This faith is not a theory for us; neither is it a dogma, a system of ideas, or a fabric of words, nor a cult or an organization. Faith means receiving God himself—it means being overwhelmed by God. Faith is the strength that enables us to go this way. It helps us to find trust again and again when, from a human point of view, the foundations of trust have been destroyed. Faith gives us the vision to perceive what is essential and eternal. IT gives us eyes to see what cannot be seen, and hands to grasp what cannot be touched, although it is present always and everywhere.
If we possess faith, we will not longer judge people in the light of social custom or according to their weaknesses, for we will see the life that stands behind all the masks of our mammonistic, unclean and murderous human society. Yet we will not be deceived in the other direction either and made to think that maliciousness and fickleness of the human character (though factual) are its real and ultimate nature. Admittedly, with our present nature, without God, we humans are incapable of community. Temperamental mood-swings, possessive impulses and cravings for physical and emotional satisfaction, powerful currents of ambition and touchiness, the desires for personal influence over others, and human privileges of all kinds—all these place seemingly insurmountable obstacles in the way of true community. But with faith we cannot be deluded into thinking that these realities are decisive in the face of the power of good and his all-conquering love, they are of no significance. God is stronger than these realities. The unifying energy of this Spirit overcomes them all.

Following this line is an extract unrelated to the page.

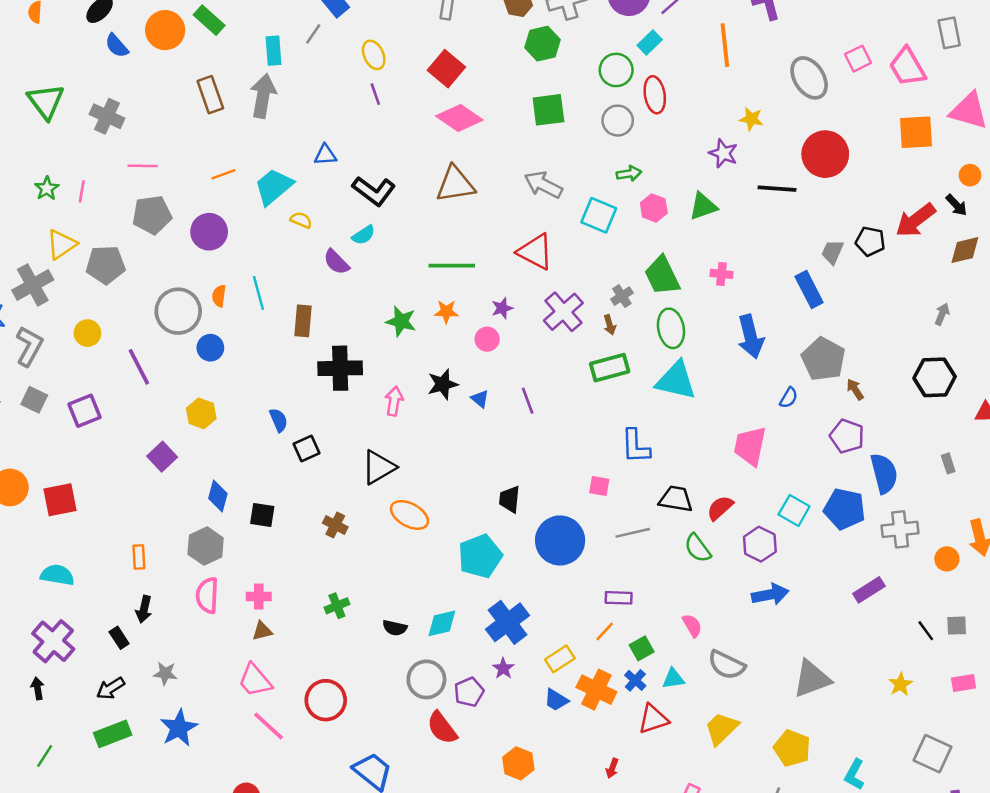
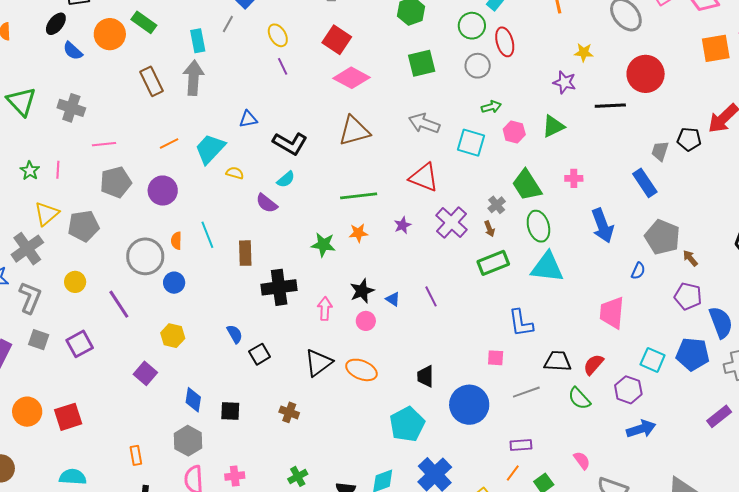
pink circle: (487, 339) -> (366, 321), moved
orange ellipse: (409, 515) -> (361, 370), moved

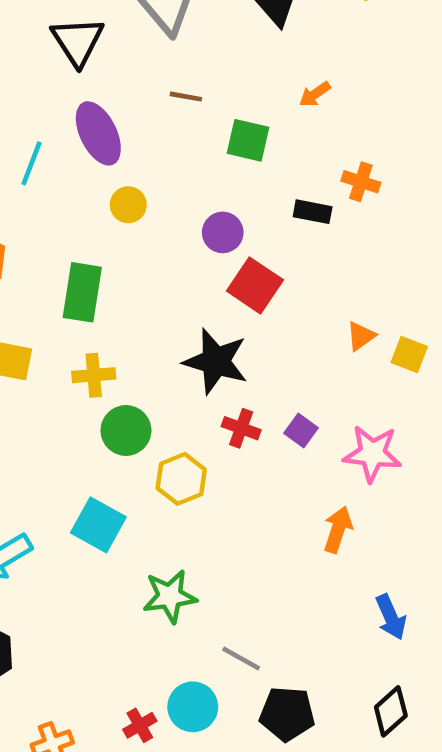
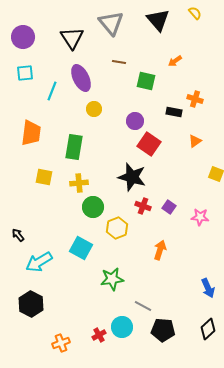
orange triangle: (361, 336) -> (195, 141), moved
pink star: (372, 454) -> (200, 217), size x0.7
orange arrow: (338, 530) -> (160, 250), moved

Here it becomes abundantly clear the at the realization of true community, the actual building up of a communal life is impossible without faith in a higher Power. In spite of all that goes wrong, people try again and again to put their trust either human goodness (which really does exist) or in the force of law. But all their efforts are bound to come to grief when faced with the reality of evil. The only power that can build true community is faith in the ultimate mystery of the Good, faith in God. We must live in community because only in such a positive venture can it become clear how incapable of life unredeemed man is, and what a life-giving and community-building power God is.